**** Material for this task
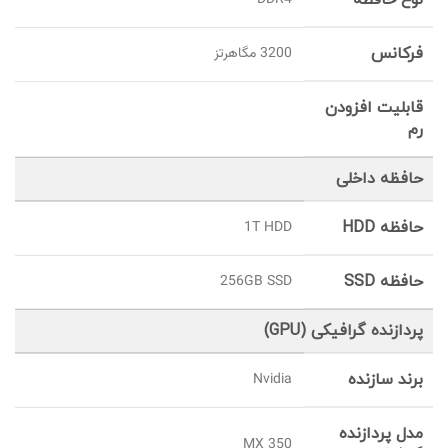
نوع حافظه
DDR4
فرکانس
3200 مگاهرتز
قابلیت افزودن
رم
حافظه داخلی
حافظه HDD
1T HDD
حافظه SSD
256GB SSD
پردازنده گرافیکی (GPU)
برند سازنده
Nvidia
مدل پردازنده
MX 350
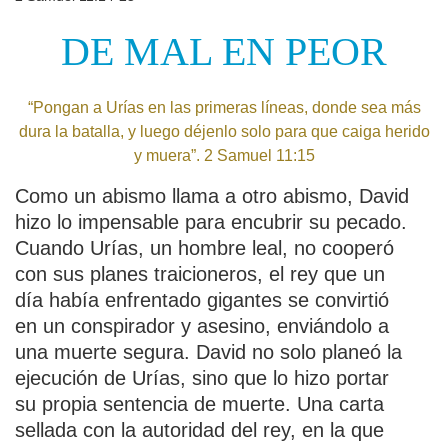
DE MAL EN PEOR
“Pongan a Urías en las primeras líneas, donde sea más
dura la batalla, y luego déjenlo solo para que caiga herido
y muera”. 2 Samuel 11:15
Como un abismo llama a otro abismo, David
hizo lo impensable para encubrir su pecado.
Cuando Urías, un hombre leal, no cooperó
con sus planes traicioneros, el rey que un
día había enfrentado gigantes se convirtió
en un conspirador y asesino, enviándolo a
una muerte segura. David no solo planeó la
ejecución de Urías, sino que lo hizo portar
su propia sentencia de muerte. Una carta
sellada con la autoridad del rey, en la que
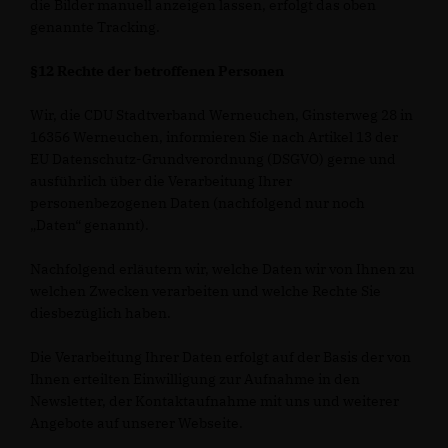
die Bilder manuell anzeigen lassen, erfolgt das oben
genannte Tracking.
§12 Rechte der betroffenen Personen
Wir, die CDU Stadtverband Werneuchen, Ginsterweg 28 in
16356 Werneuchen, informieren Sie nach Artikel 13 der
EU Datenschutz-Grundverordnung (DSGVO) gerne und
ausführlich über die Verarbeitung Ihrer
personenbezogenen Daten (nachfolgend nur noch
Daten“ genannt).
Nachfolgend erläutern wir, welche Daten wir von Ihnen zu
welchen Zwecken verarbeiten und welche Rechte Sie
diesbezüglich haben.
Die Verarbeitung Ihrer Daten erfolgt auf der Basis der von
Ihnen erteilten Einwilligung zur Aufnahme in den
Newsletter, der Kontaktaufnahme mit uns und weiterer
Angebote auf unserer Webseite.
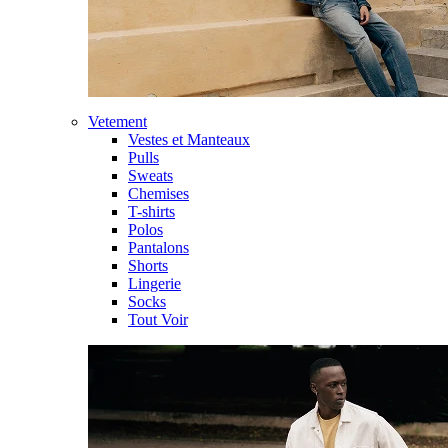
Vetement
Vestes et Manteaux
Pulls
Sweats
Chemises
T-shirts
Polos
Pantalons
Shorts
Lingerie
Socks
Tout Voir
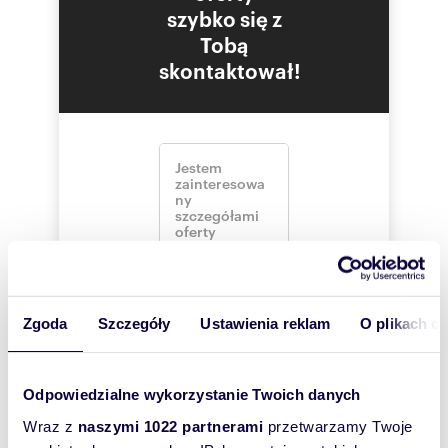
szybko się z
Tobą
skontaktował!
Zgoda
Szczegóły
Ustawienia reklam
O plikach c
Odpowiedzialne wykorzystanie Twoich danych
Wraz z
naszymi 1022 partnerami
przetwarzamy Twoje
Szukam najtańszego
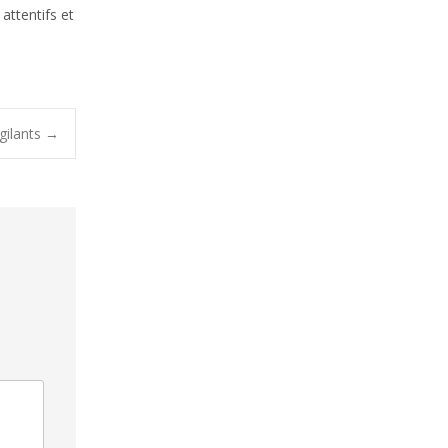
attentifs et
gilants
→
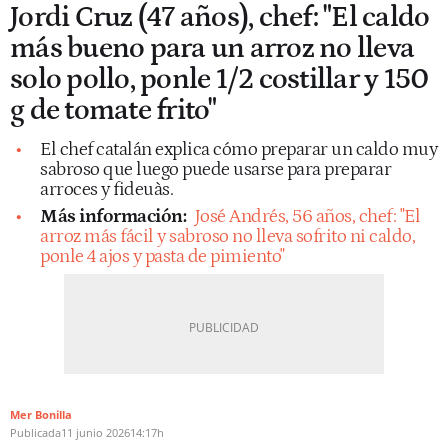
Jordi Cruz (47 años), chef: "El caldo
más bueno para un arroz no lleva
solo pollo, ponle 1/2 costillar y 150
g de tomate frito"
El chef catalán explica cómo preparar un caldo muy
sabroso que luego puede usarse para preparar
arroces y fideuàs.
Más información:
José Andrés, 56 años, chef: "El
arroz más fácil y sabroso no lleva sofrito ni caldo,
ponle 4 ajos y pasta de pimiento"
Mer Bonilla
Publicada
11 junio 2026
14:17h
********
_Required work_.
Find and show each line of the listing with the word "Werneuchen".

_Response to the task_.
Wir, die CDU Stadtverband Werneuchen, Ginsterweg 28 in
16356 Werneuchen, informieren Sie nach Artikel 13 der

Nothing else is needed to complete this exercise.